I really like the idea of Ansible and will consider switching to it once the community tools surrounding it are more mature. Googling and asking other users has failed to turn up any good way to report exactly what changes to a file Ansible overwrote when it ran. Although I don’t need such fine-grained reporting right away, the fact that they’re missing indicates that building nice-to-have features into my configuration management and monitoring later on would require spending a lot of time hacking on the tool itself.

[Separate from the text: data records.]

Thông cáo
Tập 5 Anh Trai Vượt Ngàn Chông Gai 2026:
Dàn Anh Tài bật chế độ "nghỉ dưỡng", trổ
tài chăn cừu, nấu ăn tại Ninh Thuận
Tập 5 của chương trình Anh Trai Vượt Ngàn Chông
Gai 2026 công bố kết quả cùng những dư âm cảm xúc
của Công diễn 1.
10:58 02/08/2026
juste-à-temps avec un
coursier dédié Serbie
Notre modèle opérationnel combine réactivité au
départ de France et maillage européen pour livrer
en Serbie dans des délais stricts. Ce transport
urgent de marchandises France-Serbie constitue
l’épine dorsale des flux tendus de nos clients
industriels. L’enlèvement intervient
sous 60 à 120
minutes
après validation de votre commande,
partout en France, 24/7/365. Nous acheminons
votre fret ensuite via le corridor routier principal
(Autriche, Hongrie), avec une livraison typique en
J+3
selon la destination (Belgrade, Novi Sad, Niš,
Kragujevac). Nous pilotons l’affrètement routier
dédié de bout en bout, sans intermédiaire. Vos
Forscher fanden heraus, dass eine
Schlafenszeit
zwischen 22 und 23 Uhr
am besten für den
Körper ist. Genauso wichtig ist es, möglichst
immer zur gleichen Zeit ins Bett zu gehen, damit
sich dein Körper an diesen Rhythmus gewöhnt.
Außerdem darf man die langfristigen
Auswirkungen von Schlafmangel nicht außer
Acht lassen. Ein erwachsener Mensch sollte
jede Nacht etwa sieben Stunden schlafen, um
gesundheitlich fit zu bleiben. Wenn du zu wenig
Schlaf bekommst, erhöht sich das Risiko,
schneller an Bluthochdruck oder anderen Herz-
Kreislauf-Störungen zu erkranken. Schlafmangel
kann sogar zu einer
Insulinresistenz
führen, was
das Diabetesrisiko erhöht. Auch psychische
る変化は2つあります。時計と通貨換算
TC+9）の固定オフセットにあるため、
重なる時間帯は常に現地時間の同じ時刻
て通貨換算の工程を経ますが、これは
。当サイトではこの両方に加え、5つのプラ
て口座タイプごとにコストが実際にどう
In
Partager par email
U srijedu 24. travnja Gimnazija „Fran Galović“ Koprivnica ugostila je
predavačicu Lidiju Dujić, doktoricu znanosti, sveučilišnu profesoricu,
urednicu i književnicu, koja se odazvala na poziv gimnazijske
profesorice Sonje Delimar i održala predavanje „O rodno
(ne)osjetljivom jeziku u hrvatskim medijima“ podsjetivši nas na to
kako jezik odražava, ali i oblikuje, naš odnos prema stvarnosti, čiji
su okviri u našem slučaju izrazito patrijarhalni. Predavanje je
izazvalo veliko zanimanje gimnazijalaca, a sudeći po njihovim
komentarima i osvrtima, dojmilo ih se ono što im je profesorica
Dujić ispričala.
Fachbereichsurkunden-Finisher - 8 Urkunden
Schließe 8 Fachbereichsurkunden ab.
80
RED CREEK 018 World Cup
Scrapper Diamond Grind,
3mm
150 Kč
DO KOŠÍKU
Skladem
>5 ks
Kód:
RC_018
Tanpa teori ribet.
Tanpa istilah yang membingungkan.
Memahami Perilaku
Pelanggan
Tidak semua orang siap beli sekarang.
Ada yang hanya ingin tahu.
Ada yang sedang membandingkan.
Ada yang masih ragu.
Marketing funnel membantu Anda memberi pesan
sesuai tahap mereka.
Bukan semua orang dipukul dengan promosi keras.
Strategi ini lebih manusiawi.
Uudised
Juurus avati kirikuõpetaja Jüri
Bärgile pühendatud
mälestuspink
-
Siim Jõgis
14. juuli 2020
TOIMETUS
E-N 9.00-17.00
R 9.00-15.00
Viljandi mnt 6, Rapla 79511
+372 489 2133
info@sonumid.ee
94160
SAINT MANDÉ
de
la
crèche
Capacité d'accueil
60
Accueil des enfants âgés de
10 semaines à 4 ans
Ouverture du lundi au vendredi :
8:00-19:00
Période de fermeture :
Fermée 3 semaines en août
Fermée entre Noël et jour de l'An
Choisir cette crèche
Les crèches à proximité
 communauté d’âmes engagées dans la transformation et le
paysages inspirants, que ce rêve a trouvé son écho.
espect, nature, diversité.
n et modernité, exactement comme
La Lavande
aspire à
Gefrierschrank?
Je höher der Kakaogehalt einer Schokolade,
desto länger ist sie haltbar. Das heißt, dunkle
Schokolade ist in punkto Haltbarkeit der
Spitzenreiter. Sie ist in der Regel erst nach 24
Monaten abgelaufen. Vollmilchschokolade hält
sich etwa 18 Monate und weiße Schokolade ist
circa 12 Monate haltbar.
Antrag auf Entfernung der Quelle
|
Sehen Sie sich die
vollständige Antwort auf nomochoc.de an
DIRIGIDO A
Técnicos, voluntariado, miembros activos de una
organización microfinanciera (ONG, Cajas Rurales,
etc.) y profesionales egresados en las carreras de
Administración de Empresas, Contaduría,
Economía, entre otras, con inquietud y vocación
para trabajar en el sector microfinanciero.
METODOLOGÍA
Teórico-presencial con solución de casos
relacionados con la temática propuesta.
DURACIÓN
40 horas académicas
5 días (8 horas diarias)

CFEngine: I worked extensively with CFEngine 2 at the OSU Open Source Lab, and my resulting confidence that CFEngine 3 really can’t be as hard as it looks is the only reason I reread that quickstart a few more times until it started making sense. Considering the other options available, I think it’d be needlessly cruel to point a novice contributor to the infrastructure at these docs and say “first, learn the tool”.

Although CFEngine is far better than no configuration management at all, it can’t compete with the other tools on this list for simplicity, documentation quality, and ease of collaborating on configurations written in it.

Chef: I spent a lot of time modifying Chef configs for established systems during my time at Urban Airship, and on the whole their infrastructure automation workflow was great. Looking back at that success in more detail, I’m pretty sure that it resulted from using any modern configuration management in conjunction with appropriate levels of automation-inspiring “laziness”, rather than from any trait unique to Chef.

It’s a little tempting to take the tool that’s good-enough and familiar, but there were enough annoyances associated with it (starting with the need to go learn Ruby) that I’m willing to set it aside in favor of simpler, more contributable alternatives.

Puppet: It is really hard for me to make an “unbiased” comparison of Puppet to Salt, because the local Portland tech scene includes the headquarters of Puppet Labs and I’m friends with the authors of the puppet book. This means that when I run into problems with Puppet and complain on IRC, I tend to get immediate answers from expert users. However, other contributors to our infrastructure wouldn’t necessarily have this advantage. In my experience Googling for answers to Puppet best practices questions, the results are comparably “we want to sell you a solution” to the CFEngine and Chef docs.

Salt: Servo is already using salt to manage its infrastructure, and I’d like to eventually end up with Rust and Servo using the same configuration management solution. I’m more comfortable reading Python than Ruby, and of the models that rely on a master server, Salt is the newest, least commercial-feeling, and most straightforward to learn.

Salt vs Ansible

So now I have a problem: Two great tools, either of which would be astronomically better than the current state.

When I look farther ahead at automating the Rust infrastructure, I anticipate that I’ll be doing a lot of work with parallelizing buildbot runs (to speed things up and also prepare for an eventual migration to TaskCluster once its features catch up to our needs). There’s a lot of overhead involved in setting up a host as a buildbot worker, compiling and setting up depenencies for the test suite, so it would be nice to pick a solution that makes it easy to build containers or AMIs.

It looks like both salt and ansible play nicely with Packer, which would be a good choice for constructing build workers with all the dependencies already in place.

Fortunately, there’s a blog post by missingm, which links repos that perform identical tasks using both Salt and Ansible. I agree with the blog post’s conclusion that the Ansible playbook is easier to read than the Salt states, but the real challenge is to determine how hard each type of configuration will be to write well.